#### PROVIDED INFORMATION:
▬▬▬

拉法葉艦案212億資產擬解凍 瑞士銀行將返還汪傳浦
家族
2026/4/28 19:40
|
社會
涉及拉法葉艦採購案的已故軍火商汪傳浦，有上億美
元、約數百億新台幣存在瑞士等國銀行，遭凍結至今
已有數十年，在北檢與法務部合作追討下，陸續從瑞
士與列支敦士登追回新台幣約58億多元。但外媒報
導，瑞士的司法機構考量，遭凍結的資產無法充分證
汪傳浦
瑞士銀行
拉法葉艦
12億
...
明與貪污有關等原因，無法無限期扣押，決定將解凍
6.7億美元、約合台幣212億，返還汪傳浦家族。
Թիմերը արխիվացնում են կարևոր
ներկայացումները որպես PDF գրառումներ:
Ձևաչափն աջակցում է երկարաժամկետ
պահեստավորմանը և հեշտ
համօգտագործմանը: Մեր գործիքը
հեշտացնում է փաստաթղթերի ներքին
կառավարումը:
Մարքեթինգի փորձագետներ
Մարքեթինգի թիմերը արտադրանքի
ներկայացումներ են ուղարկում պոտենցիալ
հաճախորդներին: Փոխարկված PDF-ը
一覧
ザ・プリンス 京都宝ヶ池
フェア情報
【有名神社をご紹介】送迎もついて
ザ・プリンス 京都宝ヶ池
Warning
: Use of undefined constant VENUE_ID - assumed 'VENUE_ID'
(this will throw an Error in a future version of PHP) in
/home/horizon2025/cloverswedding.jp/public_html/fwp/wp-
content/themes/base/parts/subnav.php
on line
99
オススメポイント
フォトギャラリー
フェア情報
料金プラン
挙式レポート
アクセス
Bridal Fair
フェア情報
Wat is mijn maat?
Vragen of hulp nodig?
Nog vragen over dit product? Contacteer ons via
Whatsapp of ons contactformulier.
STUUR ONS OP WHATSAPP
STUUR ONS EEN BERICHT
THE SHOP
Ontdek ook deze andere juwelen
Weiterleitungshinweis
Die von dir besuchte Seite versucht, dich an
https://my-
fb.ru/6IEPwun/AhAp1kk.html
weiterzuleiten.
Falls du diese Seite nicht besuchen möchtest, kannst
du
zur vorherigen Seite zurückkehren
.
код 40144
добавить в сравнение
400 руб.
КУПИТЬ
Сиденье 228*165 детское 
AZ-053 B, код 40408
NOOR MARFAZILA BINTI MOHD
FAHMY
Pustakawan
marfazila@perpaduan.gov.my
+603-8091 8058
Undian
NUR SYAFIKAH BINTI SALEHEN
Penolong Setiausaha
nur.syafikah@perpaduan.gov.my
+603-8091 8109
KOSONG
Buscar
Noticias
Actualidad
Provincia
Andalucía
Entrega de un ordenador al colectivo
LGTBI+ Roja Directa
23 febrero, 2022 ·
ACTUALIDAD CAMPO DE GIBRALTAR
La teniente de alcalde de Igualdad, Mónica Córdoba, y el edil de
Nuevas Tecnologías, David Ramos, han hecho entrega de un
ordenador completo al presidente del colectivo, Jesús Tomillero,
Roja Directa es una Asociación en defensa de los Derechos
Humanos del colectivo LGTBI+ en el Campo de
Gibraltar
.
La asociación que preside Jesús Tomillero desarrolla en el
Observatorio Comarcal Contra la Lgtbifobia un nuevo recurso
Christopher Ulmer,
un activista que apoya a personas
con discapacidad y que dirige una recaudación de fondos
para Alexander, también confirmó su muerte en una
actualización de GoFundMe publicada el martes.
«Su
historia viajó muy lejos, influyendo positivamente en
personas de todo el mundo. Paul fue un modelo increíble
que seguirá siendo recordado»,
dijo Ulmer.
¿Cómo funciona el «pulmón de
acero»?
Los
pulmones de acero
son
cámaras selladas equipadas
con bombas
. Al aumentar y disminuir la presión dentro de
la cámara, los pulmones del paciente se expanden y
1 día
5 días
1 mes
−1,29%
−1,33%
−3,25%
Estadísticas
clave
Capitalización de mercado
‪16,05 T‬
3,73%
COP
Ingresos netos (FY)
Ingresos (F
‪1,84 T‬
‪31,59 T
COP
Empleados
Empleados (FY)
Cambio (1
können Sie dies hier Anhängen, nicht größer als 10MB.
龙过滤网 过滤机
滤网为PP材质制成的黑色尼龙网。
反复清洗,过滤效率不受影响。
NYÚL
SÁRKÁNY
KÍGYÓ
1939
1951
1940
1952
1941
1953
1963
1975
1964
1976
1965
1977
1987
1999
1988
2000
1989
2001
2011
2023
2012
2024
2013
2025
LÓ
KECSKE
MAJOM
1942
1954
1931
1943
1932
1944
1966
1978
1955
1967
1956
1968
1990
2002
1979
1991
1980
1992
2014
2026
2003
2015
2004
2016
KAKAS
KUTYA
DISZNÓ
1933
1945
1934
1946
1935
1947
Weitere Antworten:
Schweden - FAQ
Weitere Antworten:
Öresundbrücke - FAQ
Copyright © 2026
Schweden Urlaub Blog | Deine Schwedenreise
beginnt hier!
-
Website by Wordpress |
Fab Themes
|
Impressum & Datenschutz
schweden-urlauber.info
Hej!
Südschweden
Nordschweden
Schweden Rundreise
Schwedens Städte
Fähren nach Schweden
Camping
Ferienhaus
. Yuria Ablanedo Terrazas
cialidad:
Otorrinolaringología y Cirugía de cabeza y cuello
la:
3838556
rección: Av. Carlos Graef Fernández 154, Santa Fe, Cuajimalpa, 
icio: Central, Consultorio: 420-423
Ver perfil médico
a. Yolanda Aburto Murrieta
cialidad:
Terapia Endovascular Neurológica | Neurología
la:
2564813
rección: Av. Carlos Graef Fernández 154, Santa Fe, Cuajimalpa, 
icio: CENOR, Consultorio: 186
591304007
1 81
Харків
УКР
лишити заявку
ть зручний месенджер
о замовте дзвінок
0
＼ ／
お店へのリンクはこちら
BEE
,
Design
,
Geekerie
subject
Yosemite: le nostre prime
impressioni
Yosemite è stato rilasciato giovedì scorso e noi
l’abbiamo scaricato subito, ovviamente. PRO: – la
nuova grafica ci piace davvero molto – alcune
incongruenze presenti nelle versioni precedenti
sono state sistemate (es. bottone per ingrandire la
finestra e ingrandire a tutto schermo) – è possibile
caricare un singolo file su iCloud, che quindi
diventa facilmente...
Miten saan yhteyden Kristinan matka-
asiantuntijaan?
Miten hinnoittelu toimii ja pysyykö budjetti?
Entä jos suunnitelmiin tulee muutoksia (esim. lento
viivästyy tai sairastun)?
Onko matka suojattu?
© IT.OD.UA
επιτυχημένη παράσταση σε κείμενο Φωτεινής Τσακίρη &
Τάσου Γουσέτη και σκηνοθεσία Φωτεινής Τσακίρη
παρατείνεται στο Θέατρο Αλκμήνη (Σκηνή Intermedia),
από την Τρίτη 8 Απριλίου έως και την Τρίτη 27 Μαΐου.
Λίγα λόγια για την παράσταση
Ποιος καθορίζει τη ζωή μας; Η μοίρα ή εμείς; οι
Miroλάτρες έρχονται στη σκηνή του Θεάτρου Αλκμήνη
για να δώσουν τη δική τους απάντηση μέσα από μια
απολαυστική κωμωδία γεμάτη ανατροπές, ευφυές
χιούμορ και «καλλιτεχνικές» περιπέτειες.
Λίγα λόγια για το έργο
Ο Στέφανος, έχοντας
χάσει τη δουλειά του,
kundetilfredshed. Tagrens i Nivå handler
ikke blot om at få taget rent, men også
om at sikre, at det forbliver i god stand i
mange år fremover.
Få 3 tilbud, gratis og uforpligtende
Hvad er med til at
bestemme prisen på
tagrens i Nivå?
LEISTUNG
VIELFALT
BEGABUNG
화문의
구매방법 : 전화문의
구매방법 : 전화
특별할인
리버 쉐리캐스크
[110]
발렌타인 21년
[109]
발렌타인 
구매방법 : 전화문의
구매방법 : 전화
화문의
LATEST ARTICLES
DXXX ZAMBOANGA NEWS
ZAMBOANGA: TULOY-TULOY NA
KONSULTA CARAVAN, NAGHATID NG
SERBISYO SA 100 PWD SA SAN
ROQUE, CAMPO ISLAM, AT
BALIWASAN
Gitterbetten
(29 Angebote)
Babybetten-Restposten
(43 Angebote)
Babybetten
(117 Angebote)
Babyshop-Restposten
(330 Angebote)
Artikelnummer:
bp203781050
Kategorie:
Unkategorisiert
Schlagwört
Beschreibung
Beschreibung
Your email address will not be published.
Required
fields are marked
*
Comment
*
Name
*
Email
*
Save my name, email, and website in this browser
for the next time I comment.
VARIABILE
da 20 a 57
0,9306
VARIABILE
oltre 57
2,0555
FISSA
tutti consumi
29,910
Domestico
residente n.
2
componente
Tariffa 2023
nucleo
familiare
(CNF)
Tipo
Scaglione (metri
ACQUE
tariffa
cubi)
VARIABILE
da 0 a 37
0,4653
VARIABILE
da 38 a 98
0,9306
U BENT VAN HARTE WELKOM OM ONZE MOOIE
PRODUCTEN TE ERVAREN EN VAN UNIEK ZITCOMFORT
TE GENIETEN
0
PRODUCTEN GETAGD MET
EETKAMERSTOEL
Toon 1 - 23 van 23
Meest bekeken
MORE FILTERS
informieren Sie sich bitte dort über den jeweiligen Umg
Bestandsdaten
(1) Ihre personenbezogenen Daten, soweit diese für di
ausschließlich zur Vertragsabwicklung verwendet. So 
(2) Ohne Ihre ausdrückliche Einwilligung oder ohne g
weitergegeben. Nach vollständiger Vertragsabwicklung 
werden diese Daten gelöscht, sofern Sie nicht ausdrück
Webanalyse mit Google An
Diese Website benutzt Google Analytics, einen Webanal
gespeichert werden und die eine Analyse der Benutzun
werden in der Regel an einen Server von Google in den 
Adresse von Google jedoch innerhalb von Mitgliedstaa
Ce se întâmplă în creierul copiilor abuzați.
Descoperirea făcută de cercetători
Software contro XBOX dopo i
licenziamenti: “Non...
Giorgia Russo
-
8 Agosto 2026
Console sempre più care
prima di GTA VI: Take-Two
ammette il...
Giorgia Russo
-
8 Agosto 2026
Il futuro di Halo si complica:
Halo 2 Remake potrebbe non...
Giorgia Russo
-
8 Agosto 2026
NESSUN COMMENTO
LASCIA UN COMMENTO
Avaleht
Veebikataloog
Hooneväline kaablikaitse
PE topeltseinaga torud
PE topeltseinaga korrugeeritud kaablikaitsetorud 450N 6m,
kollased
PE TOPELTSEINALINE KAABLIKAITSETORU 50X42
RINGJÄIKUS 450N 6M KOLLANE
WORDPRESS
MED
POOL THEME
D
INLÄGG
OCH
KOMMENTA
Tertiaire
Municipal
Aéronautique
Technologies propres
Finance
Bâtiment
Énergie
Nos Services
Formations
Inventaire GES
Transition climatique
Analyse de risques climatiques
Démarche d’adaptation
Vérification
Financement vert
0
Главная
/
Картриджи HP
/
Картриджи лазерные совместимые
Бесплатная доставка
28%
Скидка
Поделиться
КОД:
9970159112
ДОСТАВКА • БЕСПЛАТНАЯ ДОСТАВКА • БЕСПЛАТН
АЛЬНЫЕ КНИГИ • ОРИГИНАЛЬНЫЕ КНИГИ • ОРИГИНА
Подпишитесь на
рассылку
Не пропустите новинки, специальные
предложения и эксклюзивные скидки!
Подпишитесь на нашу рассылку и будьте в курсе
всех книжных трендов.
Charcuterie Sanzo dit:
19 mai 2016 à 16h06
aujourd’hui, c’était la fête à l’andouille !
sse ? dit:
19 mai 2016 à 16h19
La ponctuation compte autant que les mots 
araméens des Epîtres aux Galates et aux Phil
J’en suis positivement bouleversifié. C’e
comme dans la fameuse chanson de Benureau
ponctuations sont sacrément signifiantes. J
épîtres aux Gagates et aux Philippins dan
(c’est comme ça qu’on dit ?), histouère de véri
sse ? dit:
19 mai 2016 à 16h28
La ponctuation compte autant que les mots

▬▬▬

#### WHAT THE EXERCISE ASKS:
The answer must consist of each line in the entries above that includes "Ihre".

#### ANSWER TO THE PROBLEM:
(1) Ihre personenbezogenen Daten, soweit diese für di
(2) Ohne Ihre ausdrückliche Einwilligung oder ohne g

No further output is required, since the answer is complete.